▶ [WHAT THIS TASK INVOLVES]: Restate all of the data below word for word.
MATERIAL PROVIDED START
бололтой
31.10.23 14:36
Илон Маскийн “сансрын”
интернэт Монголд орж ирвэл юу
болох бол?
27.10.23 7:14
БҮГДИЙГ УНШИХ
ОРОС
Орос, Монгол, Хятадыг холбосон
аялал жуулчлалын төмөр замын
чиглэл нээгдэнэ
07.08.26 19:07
MATERIAL PROVIDED END
▶ [TASK SOLUTION]:
бололтой
31.10.23 14:36
Илон Маскийн “сансрын”
интернэт Монголд орж ирвэл юу
болох бол?
27.10.23 7:14
БҮГДИЙГ УНШИХ
ОРОС
Орос, Монгол, Хятадыг холбосон
аялал жуулчлалын төмөр замын
чиглэл нээгдэнэ
07.08.26 19:07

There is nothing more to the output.